College scandal hurts education’s image

Going to college is an exciting and important experience for most people. It can shape

who you become and how you spend the rest of your life. During those years, you have the

chance to make new friends, take on new and unique opportunities, and become an adult. That being said, the process of applying to college can be grueling. Recently however, more than a few parents, with money to spare, have decided to buy and lie their children’s way into college.

This dishonesty is insulting. It is insulting to those applicants who are told to play by the rules and wait their turn. It is also insulting to the children who benefit from such deception. The act of using a monetary donation to influence college admission is not new; however, the methods to insure admission have become more extreme.

The issue of using position or money to affect admission, while controversial, has long been accepted. Legacy students are those who have a familial attachment to a particular institution and who are accepted based upon this relationship.

These students are not always accepted based upon their academic merit but because of the relationship a parent or family member has to that particular college. Is that fair? No, it is not but at least legacy admissions have a relatively lengthy history and have become somewhat accepted.

Long before Jared Kushner’s Harvard admission, parents of means have donated large sums of money and/or built edifices as a means of getting their children accepted to college. There is a process to college admission for a reason, however.

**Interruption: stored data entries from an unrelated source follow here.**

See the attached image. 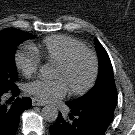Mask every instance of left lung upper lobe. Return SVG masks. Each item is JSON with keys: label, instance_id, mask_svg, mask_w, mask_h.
<instances>
[{"label": "left lung upper lobe", "instance_id": "5c2ea615", "mask_svg": "<svg viewBox=\"0 0 135 135\" xmlns=\"http://www.w3.org/2000/svg\"><path fill=\"white\" fill-rule=\"evenodd\" d=\"M96 48L100 65L97 82L86 95L77 100L70 101L74 105L93 104L97 102H112L114 105L117 104V92L110 58L98 40H96Z\"/></svg>", "mask_w": 135, "mask_h": 135}]
</instances>
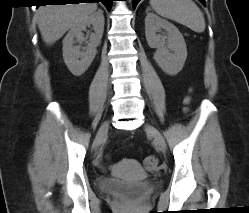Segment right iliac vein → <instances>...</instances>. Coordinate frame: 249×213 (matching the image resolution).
I'll return each mask as SVG.
<instances>
[{"label": "right iliac vein", "instance_id": "63e3f726", "mask_svg": "<svg viewBox=\"0 0 249 213\" xmlns=\"http://www.w3.org/2000/svg\"><path fill=\"white\" fill-rule=\"evenodd\" d=\"M108 129H109V121H106L102 124V126L100 127V129L98 131V134H97L95 141H94V144H93L94 149H97L99 147L103 138L106 136Z\"/></svg>", "mask_w": 249, "mask_h": 213}]
</instances>
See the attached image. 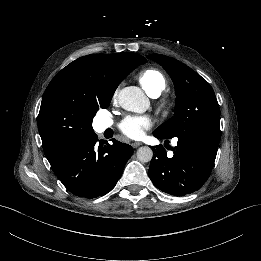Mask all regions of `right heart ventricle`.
I'll return each mask as SVG.
<instances>
[{
  "label": "right heart ventricle",
  "mask_w": 261,
  "mask_h": 261,
  "mask_svg": "<svg viewBox=\"0 0 261 261\" xmlns=\"http://www.w3.org/2000/svg\"><path fill=\"white\" fill-rule=\"evenodd\" d=\"M138 80L144 92L149 96L154 94L159 96L167 86L164 74L156 68L144 70Z\"/></svg>",
  "instance_id": "obj_1"
}]
</instances>
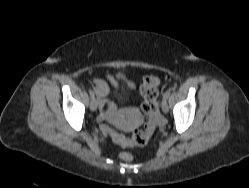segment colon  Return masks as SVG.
<instances>
[{"label":"colon","mask_w":249,"mask_h":188,"mask_svg":"<svg viewBox=\"0 0 249 188\" xmlns=\"http://www.w3.org/2000/svg\"><path fill=\"white\" fill-rule=\"evenodd\" d=\"M160 80L156 76H146L143 79L140 91L143 98L142 111L145 116V124L143 129L134 131L131 137H125L112 130L109 126H102L101 130L104 135L111 138L114 142L121 146H144L154 133L159 119L158 109V85ZM120 158L130 161L132 156L128 152L120 153Z\"/></svg>","instance_id":"1"}]
</instances>
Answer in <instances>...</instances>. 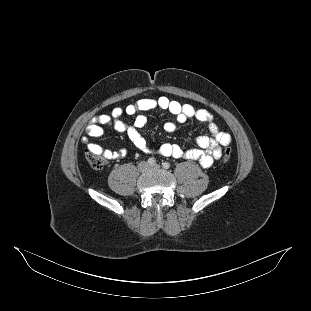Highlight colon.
Returning <instances> with one entry per match:
<instances>
[{"label":"colon","mask_w":311,"mask_h":311,"mask_svg":"<svg viewBox=\"0 0 311 311\" xmlns=\"http://www.w3.org/2000/svg\"><path fill=\"white\" fill-rule=\"evenodd\" d=\"M232 155V150L231 148L227 147L224 149L223 154H222V160L224 162L228 161ZM86 159L90 166L94 169H101L105 166L107 162V158L105 157L104 154L87 150L86 152Z\"/></svg>","instance_id":"5ec220e1"}]
</instances>
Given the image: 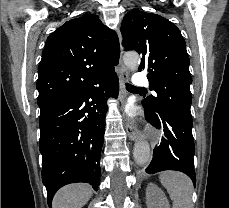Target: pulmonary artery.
Listing matches in <instances>:
<instances>
[{"label":"pulmonary artery","instance_id":"pulmonary-artery-1","mask_svg":"<svg viewBox=\"0 0 229 208\" xmlns=\"http://www.w3.org/2000/svg\"><path fill=\"white\" fill-rule=\"evenodd\" d=\"M137 77H144L145 73L144 72H137L136 73ZM133 86L134 87H147L149 83V78H134L133 79Z\"/></svg>","mask_w":229,"mask_h":208}]
</instances>
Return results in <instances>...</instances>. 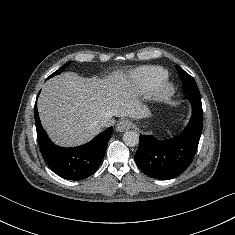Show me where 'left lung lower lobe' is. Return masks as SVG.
<instances>
[{
  "label": "left lung lower lobe",
  "instance_id": "0a47b994",
  "mask_svg": "<svg viewBox=\"0 0 235 235\" xmlns=\"http://www.w3.org/2000/svg\"><path fill=\"white\" fill-rule=\"evenodd\" d=\"M185 99L192 105V116L181 135L159 141L153 136L141 135L134 156L138 167L148 176L168 180L184 172L196 153L203 125L201 95L195 94L189 81L183 82Z\"/></svg>",
  "mask_w": 235,
  "mask_h": 235
}]
</instances>
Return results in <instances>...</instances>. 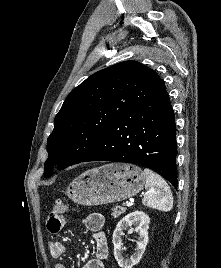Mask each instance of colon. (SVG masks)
<instances>
[{
	"instance_id": "colon-1",
	"label": "colon",
	"mask_w": 221,
	"mask_h": 268,
	"mask_svg": "<svg viewBox=\"0 0 221 268\" xmlns=\"http://www.w3.org/2000/svg\"><path fill=\"white\" fill-rule=\"evenodd\" d=\"M68 207V202L65 199H57L52 203V214L62 216Z\"/></svg>"
}]
</instances>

At issue is the fact that the admission process has been circumvented. Parents are now resorting to cheating to have their children admitted over and above students who are attempting to go through the process legally.

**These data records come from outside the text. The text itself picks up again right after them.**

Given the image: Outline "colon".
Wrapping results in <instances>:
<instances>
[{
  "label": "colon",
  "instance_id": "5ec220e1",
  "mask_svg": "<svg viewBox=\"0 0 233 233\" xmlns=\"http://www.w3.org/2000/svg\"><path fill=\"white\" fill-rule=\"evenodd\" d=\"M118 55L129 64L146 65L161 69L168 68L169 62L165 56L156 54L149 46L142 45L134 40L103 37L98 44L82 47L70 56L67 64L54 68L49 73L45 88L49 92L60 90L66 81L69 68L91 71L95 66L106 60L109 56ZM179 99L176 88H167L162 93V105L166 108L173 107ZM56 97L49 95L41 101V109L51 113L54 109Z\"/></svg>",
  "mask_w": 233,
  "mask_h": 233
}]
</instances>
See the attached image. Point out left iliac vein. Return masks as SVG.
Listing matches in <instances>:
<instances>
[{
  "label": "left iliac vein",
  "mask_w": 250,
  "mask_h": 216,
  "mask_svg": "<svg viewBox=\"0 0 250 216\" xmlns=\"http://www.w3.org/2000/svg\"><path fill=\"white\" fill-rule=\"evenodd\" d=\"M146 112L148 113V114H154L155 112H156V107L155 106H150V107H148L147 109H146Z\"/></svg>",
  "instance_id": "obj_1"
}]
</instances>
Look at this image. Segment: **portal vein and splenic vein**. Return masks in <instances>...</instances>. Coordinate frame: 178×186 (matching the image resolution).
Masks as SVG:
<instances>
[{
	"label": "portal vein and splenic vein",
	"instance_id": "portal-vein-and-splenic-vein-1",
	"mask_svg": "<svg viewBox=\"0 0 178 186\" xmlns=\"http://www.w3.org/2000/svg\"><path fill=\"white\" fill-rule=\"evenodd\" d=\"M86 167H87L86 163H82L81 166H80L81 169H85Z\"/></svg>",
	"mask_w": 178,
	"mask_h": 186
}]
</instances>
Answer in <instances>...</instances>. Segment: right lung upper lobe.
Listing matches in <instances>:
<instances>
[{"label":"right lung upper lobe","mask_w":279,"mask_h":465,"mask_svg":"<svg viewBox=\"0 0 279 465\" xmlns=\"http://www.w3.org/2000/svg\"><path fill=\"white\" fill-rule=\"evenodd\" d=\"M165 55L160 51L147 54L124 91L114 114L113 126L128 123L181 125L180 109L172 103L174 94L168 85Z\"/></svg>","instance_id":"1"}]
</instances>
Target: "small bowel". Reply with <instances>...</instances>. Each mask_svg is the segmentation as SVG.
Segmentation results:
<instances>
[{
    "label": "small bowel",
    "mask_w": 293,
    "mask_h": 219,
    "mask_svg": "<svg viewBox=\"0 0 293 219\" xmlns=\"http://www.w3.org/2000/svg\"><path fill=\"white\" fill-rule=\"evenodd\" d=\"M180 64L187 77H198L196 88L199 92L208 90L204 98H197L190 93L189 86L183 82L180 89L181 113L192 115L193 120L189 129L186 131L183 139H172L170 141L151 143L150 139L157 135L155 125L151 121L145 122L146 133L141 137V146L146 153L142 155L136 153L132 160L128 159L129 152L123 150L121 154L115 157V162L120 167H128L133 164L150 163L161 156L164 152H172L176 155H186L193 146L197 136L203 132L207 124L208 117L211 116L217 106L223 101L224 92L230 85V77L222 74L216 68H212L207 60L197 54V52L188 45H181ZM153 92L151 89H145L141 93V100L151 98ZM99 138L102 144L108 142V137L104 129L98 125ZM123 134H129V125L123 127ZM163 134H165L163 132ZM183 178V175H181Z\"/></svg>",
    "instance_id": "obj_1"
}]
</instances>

A well-placed bribe has taken precedence over hard work and playing by the rules. One of the most attractive things about living in the United States is that it is supposed to be a country where anyone can succeed as long as they work hard. Bribery and lies go against this “rule”. The average person cannot compete with a $500,000 bribe and lies about athletic accomplishments.

This unfair advantage is insulting to the hard work and effort of the students who do not have access to such means. The student who has devoted himself to sacrifice and hard work might be ignored in favor of the student who lied about her accomplishments. The offense does not stop there. It is also unfair to the student on whose behalf the cheating has been done.

Few positives come from lies. Parents who lie to get their children accepted to college are not doing their children any favors. The role of a parent is to teach a child to stand on his / her own two feet. By cheating to gain admission to college, a parent is not teaching independence but is reinforcing dishonesty. How far will the parent go to make sure that his child succeeds?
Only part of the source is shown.